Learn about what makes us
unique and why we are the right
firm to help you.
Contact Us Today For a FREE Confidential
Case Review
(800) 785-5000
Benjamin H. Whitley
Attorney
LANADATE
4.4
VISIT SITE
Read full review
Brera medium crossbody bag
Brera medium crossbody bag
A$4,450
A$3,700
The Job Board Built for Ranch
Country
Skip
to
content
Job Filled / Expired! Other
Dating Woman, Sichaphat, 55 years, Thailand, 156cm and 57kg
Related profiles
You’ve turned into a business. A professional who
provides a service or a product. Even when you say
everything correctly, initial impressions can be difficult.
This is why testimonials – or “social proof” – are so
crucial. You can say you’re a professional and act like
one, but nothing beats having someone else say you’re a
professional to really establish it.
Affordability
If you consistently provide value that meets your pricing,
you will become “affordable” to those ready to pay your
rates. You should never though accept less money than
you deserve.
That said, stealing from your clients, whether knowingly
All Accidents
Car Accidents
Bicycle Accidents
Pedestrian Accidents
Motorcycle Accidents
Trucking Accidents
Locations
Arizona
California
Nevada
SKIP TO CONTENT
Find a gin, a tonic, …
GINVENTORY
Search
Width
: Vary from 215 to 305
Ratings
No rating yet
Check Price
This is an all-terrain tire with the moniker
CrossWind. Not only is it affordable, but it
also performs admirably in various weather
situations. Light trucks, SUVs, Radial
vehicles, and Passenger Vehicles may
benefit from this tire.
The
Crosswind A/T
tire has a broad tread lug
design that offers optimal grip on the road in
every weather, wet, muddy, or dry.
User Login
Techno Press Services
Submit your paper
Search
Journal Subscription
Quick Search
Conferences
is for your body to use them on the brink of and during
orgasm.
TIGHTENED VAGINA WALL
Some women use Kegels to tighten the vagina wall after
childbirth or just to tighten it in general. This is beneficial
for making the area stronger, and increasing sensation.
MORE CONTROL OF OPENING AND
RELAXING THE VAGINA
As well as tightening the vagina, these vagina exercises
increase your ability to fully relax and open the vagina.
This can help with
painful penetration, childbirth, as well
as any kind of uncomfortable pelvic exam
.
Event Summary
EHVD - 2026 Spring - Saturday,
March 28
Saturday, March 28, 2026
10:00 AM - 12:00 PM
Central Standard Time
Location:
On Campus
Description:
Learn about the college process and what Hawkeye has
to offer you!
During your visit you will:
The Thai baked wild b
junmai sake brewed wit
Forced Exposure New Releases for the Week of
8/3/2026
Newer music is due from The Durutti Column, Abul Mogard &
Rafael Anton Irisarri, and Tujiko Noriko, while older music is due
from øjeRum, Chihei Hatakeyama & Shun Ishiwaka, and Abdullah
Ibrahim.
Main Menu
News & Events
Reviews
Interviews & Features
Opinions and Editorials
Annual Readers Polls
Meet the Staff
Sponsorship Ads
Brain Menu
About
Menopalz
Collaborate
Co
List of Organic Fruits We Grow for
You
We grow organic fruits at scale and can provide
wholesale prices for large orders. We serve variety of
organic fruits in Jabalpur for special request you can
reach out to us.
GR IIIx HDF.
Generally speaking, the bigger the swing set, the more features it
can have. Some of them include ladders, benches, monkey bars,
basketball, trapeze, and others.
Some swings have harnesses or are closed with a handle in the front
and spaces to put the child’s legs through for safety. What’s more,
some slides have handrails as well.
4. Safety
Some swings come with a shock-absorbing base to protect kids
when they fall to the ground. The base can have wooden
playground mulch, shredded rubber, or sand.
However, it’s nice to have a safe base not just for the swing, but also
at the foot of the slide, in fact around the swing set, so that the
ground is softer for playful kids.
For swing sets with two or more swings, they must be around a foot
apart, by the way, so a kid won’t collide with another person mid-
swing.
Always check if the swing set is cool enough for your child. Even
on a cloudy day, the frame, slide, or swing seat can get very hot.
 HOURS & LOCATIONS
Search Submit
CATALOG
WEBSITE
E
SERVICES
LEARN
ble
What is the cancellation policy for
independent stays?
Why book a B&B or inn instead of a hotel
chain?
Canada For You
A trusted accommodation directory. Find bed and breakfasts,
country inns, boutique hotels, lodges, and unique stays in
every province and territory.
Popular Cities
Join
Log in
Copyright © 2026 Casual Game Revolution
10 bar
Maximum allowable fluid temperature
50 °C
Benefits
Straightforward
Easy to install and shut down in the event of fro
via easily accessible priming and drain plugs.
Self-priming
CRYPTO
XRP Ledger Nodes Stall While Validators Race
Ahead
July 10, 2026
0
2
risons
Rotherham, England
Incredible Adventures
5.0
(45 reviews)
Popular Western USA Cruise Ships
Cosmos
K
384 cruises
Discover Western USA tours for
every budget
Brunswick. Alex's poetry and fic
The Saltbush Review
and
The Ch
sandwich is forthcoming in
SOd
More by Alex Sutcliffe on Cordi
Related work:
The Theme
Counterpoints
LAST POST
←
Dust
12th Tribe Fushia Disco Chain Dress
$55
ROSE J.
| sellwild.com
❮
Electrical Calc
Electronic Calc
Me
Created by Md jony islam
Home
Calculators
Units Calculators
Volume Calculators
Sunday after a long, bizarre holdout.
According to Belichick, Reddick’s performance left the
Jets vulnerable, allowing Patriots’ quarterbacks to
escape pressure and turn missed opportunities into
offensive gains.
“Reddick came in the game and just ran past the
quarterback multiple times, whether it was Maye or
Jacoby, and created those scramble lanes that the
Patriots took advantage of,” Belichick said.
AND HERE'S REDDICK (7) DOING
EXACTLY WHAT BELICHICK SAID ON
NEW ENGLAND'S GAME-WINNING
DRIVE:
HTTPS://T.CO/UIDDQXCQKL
+===+
To do:
Work out how many lines in the entries contain "Calculators" and give that number alone.

The completed task:
3